Le repérage des addictions encore trop négligé

Et le constat est plus ou moins identique, question repérage et prise en charge des addictions au tabac, à l’alcool et au cannabis. En hospitalisation temps plein, moins de la moitié des éléments nécessaires à l’évaluation et à la prise en charge (46%) se retrouvent dans les dossiers analysés. La vigilance sur la consommation de tabac et d’alcool s’en sort un peu mieux (6 patients sur 10 qui bénéficient du repérage) par rapport au cannabis (5 sur 10). Quant à l’aide à l’arrêt, elle est proposée à seulement 3 patients sur 10 pour le tabac et 5 patients sur 10 pour le cannabis, mais à 7 patients sur 10 pour l’alcool. En revanche, au sein des CMP, les chiffres relatifs au repérage et à la proposition d’aide sont bien plus faibles : le repérage des addictions au tabac ou à l’alcool n’est effectué que pour deux patients sur 10, et pour moins de deux patients sur 10 en ce qui concerne le cannabis. À noter que, pour ce qui est de la proposition d’aide à l’arrêt, alcool et cannabis sont mieux pris en compte, puisqu’elle se retrouve pour 7 et 5 patients sur 10 respectivement, contre 4 pour le tabac. Il est nécessaire d’améliorer la détection et la prise en charge des conduites addictives, afin d’améliorer le suivi des patients atteints de pathologies psychiatriques sévères ou chroniques en hospitalisation, conclut la HAS.

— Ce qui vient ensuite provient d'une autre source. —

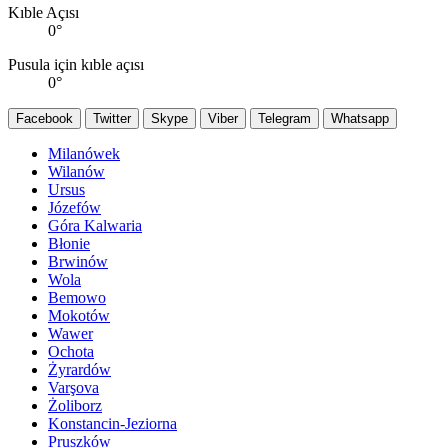
Kıble Açısı
0
°
Pusula için kıble açısı
0
°
Facebook
Twitter
Skype
Viber
Telegram
Whatsapp
Milanówek
Wilanów
Ursus
Józefów
Góra Kalwaria
Błonie
Brwinów
Wola
Bemowo
Mokotów
Wawer
Ochota
Żyrardów
Varşova
Żoliborz
Konstancin-Jeziorna
Pruszków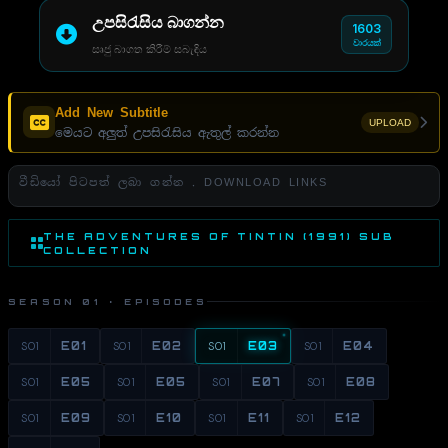
උපසිරැසිය බාගන්න
1603
වාරයක්
සෘජු බාගත කිරීම් සබැඳිය
Add New Subtitle
UPLOAD
මෙයට අලුත් උපසිරැසිය ඇතුල් කරන්න
වීඩියෝ පිටපත් ලබා ගන්න . DOWNLOAD LINKS
THE ADVENTURES OF TINTIN (1991) SUB
COLLECTION
SEASON 01 · EPISODES
S01
E01
S01
E02
S01
E03
S01
E04
S01
E05
S01
E05
S01
E07
S01
E08
S01
E09
S01
E10
S01
E11
S01
E12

S’il s’agit ici du tout premier recueil de ce type de données en psychiatrie – ce qui explique qu’il ait été effectué sur la base du volontariat – les indicateurs seront de nouveau mesurés en 2023 en prenant en compte les dossiers de 2022 afin de suivre l’amélioration des pratiques.

*Pour réaliser la mesure, la HAS s’appuie sur des recueils de données concernant des dossiers de 2019, fournis par 206 établissements participants. Cet indicateur est identique à celui déjà utilisé en Médecine Chirurgie Obstétrique (MCO), en Soins de Suite et de Réadaptation (SSR) et en Hospitalisation à domicile (HAD).